Bridgeport Ranger District Fire Control Officer Marion Hysell welcomed Smokey Bear to the Bridgeport Ranger Station on July 4, 1964. (Note: The 1960s-1970s era U.S. Forest Service shoulder insignia did not arrive in this corner of the Intermountain Region until 1966.)
As fire prevention guard on the Bridgeport Ranger District, Toiyabe National Forest, from 1963 through 1966, I continued the district’s practice of having Smokey Bear appear in Bridgeport’s famous Fourth of July parade. This small town of less than 400, nestled in a verdant valley of the same name at the foot of the eastern Sierra Nevada 85 miles south of Carson City, Nevada, and 85 miles north of Bishop, California, is county seat of Mono County, California, and a popular outdoor recreation center.
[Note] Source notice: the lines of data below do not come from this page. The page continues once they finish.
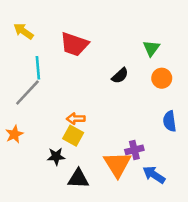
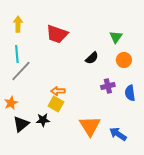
yellow arrow: (23, 31) -> (18, 24), turned 56
cyan line: (38, 68) -> (17, 54), moved
purple cross: (134, 150) -> (108, 86), moved
black triangle: (78, 179) -> (21, 124), moved, turned -42

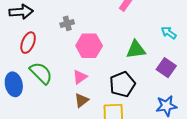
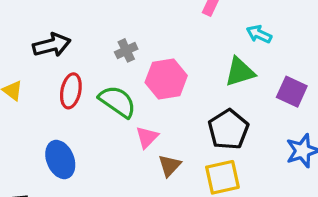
cyan arrow: (169, 33) -> (259, 34), moved
green semicircle: (41, 73) -> (117, 102), moved
pink triangle: (80, 77) -> (147, 137), moved

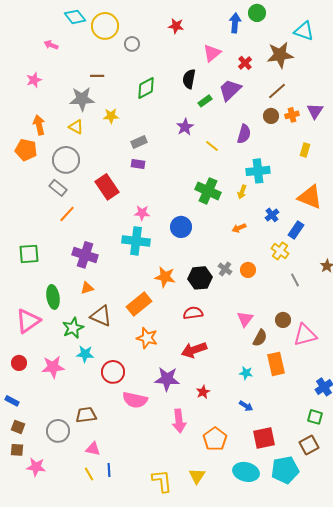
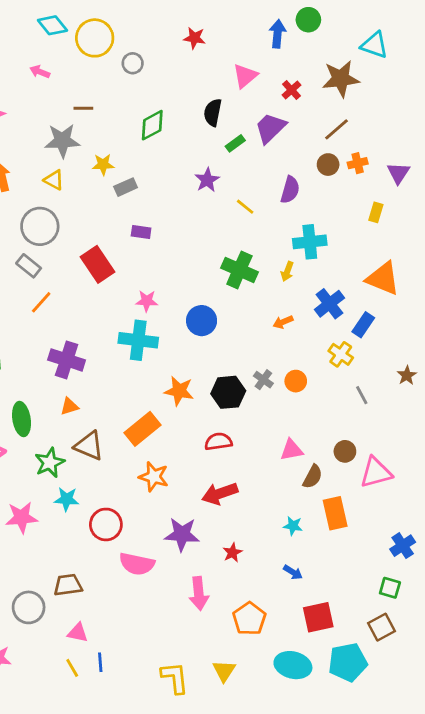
pink arrow: (51, 45) -> (40, 72), moved
purple triangle: (315, 111) -> (398, 173), moved
gray rectangle: (139, 142) -> (126, 187), moved
blue cross: (272, 215) -> (329, 304), size x1.5
pink triangle: (245, 319) -> (292, 450), turned 42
One of the larger guys on the fire crew or trail crew was cajoled into wearing the Smokey costume shipped our way from the regional office in Ogden, Utah, for this annual walk or ride down Main Street—U.S. Highway 395—lined by hundreds of local residents and summer visitors.
Smokey sometimes rode on a float accompanied by ranger station kids. On this occasion, as coordinated with the local 4-H Club and led by two of its members, he marched and waved to the parade’s appreciative onlookers.
After the parade, a properly-escorted Smokey always mingled with the crowd in town and then visited with kids in the Toiyabe National Forest’s large Twin Lakes area campgrounds.